> _Task item_
Give the count of lines below that include the word "debidamente", and say nothing else.

> _Data to use_
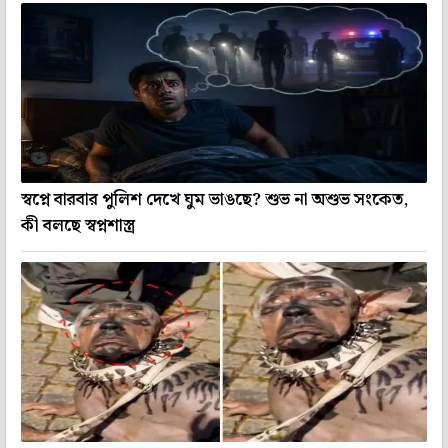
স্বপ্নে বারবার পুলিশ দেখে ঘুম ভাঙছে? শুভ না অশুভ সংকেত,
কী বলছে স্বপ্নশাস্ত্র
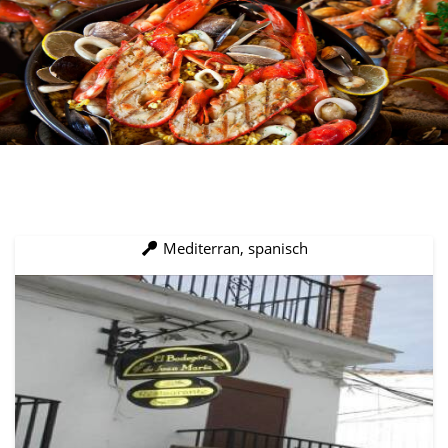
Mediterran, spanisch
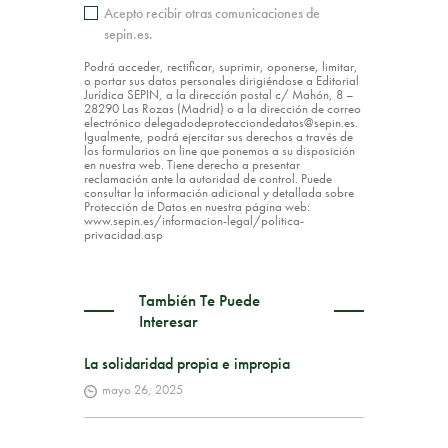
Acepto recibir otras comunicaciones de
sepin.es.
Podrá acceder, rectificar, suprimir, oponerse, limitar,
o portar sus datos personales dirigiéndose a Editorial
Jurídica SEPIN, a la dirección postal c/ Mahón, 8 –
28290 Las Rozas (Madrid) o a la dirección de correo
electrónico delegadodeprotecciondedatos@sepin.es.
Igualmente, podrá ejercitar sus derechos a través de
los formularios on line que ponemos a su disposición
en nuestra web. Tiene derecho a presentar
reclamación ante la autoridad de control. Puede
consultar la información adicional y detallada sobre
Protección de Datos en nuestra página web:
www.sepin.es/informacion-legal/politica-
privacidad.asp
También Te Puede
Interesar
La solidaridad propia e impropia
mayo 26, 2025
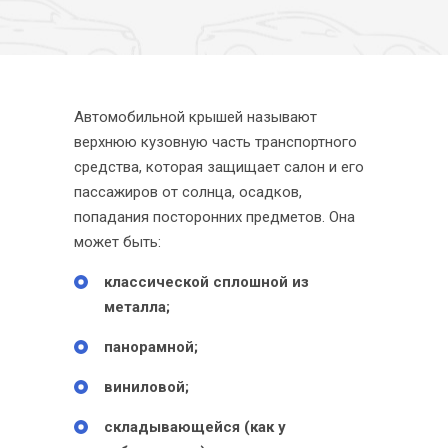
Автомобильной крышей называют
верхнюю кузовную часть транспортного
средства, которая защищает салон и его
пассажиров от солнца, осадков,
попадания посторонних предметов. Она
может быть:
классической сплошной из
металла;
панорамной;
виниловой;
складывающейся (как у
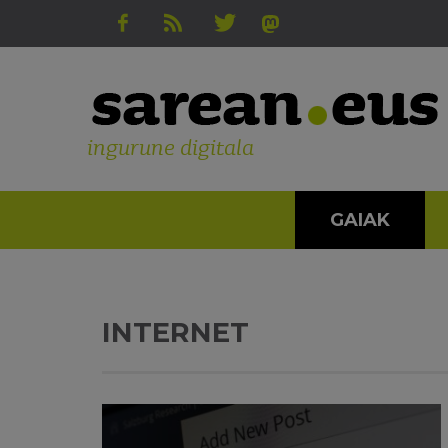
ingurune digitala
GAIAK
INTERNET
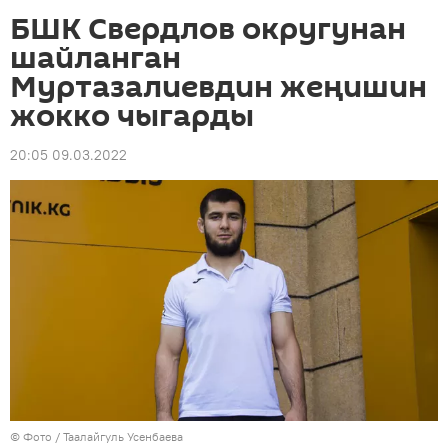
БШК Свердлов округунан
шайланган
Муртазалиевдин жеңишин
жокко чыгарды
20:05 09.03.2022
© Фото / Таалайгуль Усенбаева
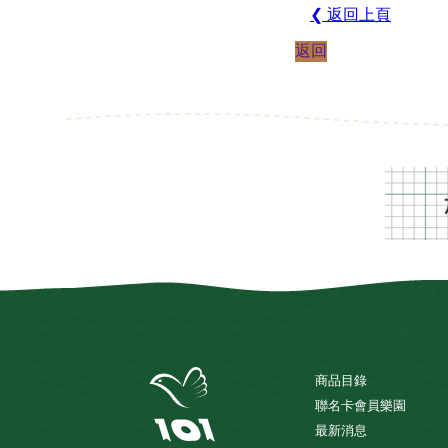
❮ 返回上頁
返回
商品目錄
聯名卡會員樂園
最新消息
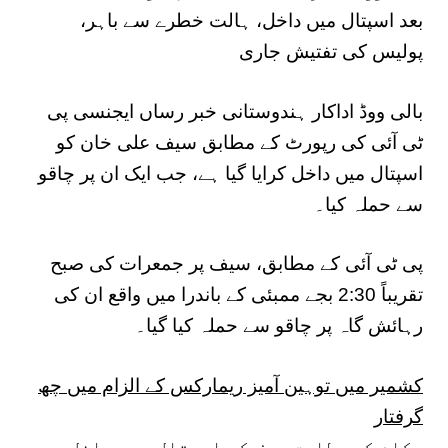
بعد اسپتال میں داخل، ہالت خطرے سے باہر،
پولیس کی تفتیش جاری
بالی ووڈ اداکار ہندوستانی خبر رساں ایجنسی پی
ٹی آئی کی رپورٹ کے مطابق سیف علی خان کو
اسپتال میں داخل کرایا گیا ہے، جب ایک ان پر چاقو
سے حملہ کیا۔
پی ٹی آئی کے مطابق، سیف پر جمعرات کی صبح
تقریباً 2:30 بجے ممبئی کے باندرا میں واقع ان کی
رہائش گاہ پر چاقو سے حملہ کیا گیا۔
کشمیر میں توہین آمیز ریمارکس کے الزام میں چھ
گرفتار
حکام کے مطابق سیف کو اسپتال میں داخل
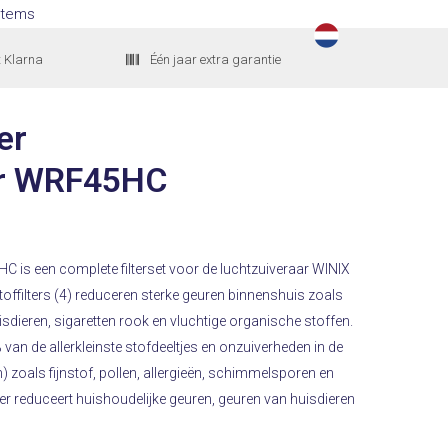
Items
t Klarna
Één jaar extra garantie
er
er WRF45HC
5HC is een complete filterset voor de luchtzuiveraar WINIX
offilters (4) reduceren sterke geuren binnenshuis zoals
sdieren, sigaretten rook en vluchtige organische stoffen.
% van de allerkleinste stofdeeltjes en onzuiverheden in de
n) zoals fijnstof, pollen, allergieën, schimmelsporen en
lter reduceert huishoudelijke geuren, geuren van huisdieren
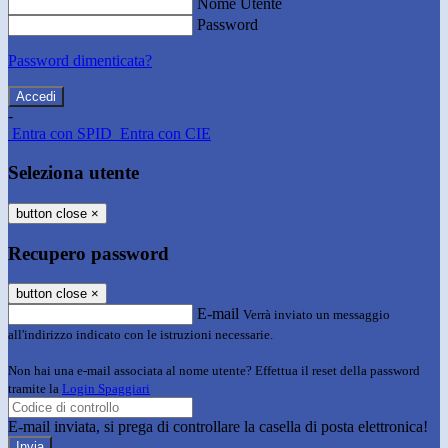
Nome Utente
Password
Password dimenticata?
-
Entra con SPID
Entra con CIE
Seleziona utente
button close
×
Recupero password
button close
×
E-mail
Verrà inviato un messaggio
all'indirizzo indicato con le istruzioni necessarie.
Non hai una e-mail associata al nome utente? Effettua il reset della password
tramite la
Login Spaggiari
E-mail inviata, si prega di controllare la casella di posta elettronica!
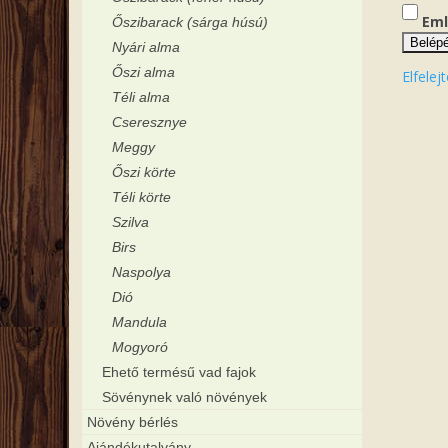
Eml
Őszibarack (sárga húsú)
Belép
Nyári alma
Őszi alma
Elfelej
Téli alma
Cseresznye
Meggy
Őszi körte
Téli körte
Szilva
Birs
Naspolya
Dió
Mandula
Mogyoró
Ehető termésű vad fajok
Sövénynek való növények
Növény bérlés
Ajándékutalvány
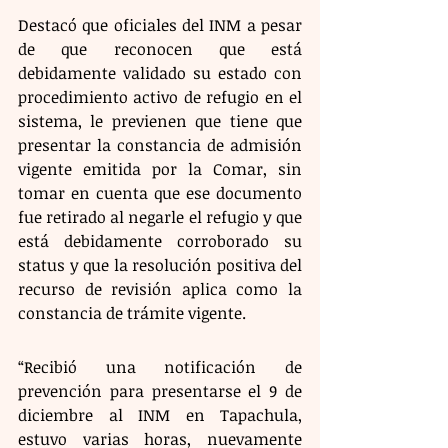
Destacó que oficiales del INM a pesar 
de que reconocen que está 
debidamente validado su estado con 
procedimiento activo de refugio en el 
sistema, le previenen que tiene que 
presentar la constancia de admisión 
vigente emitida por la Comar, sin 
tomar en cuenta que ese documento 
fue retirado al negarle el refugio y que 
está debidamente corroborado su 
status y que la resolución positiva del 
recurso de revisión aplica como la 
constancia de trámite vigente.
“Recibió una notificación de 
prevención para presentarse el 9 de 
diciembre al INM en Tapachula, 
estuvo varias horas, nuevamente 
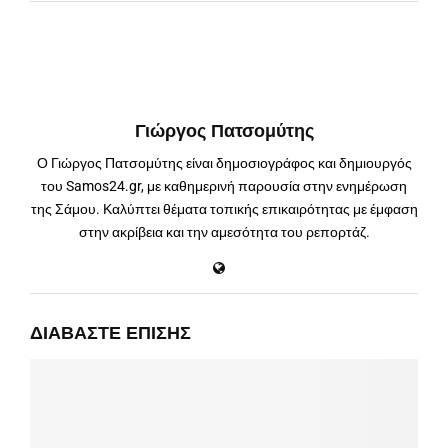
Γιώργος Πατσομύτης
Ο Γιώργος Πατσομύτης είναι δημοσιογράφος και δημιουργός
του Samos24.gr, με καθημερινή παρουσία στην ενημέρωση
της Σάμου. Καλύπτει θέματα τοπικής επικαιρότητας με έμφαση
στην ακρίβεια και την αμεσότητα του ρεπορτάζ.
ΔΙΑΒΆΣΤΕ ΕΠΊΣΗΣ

> _Exercise response_
2